To use the hepatocyte-specific gadolinium-based contrast agent gadoxetate combined with hyperpolarized (HP) [1-13 C]pyruvate MRI to selectively suppress metabolic signals from normal hepatocytes while preserving the signals arising from tumors. Simulations were performed to determine the expected changes in HP 13 C MR signal in liver and tumor under the influence of gadoxetate. CC531 colon cancer cells were implanted into the livers of five Wag/Rij rats.

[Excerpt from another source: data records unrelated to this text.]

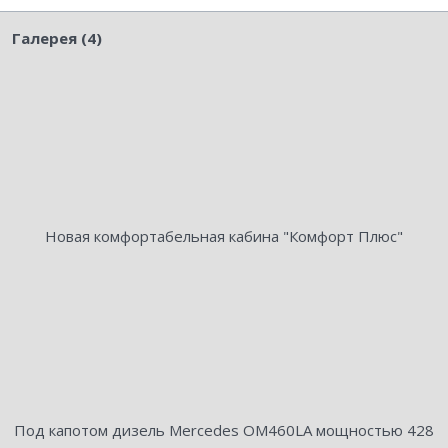
Галерея (4)
Новая комфортабельная кабина "Комфорт Плюс"
Под капотом дизель Mercedes OM460LA мощностью 428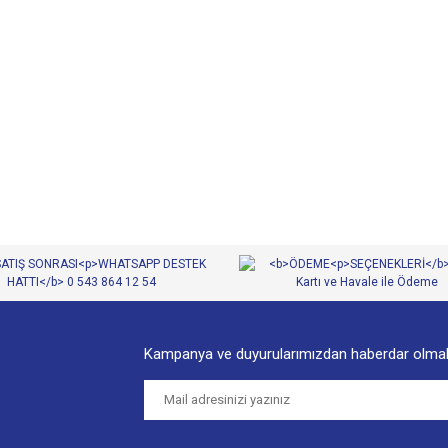
diğer konularda yetersiz gördüğünüz noktaları öneri formunu kullanarak tarafımıza
Bu ürüne ilk yorumu siz yapın!
Yorum Yaz
Kampanya ve duyurularımızdan haberdar olmak
Gönder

Liver and tumor metabolism were imaged at 3 T using HP [1-13 C] pyruvate chemical shift imaging before and 15 min after injection of gadoxetate. Area under the curve for pyruvate and lactate were measured from voxels containing at least 75% of normal-appearing liver or tumor. Numerical simulations predicted a 36% decrease in lactate-to-pyruvate (L/P) ratio in liver and 16% decrease in tumor. In vivo, baseline L/P ratio was 0.44 ± 0.25 in tumors versus 0.21 ± 0.08 in liver (p = 0.09). Following administration of gadoxetate, mean L/P ratio decreased by an average of 0.11 ± 0.06 (p < 0.01) in normal-appearing liver. In tumors, mean L/P ratio post-gadoxetate did not show a statistically significant change from baseline. Compared to baseline levels, the relative decrease in L/P ratio was significantly greater in liver than in tumors (-0.52 ± 0.16 vs. -0.19 ± 0.25, p < 0.05). The intracellular hepatobiliary contrast agent showed a greater effect suppressing HP 13 C MRI metabolic signals (through T1 shortening) in normal-appearing liver when compared to tumors. The combined use of HP MRI with selective gadolinium contrast agents may allow more selective imaging in HP 13 C MRI.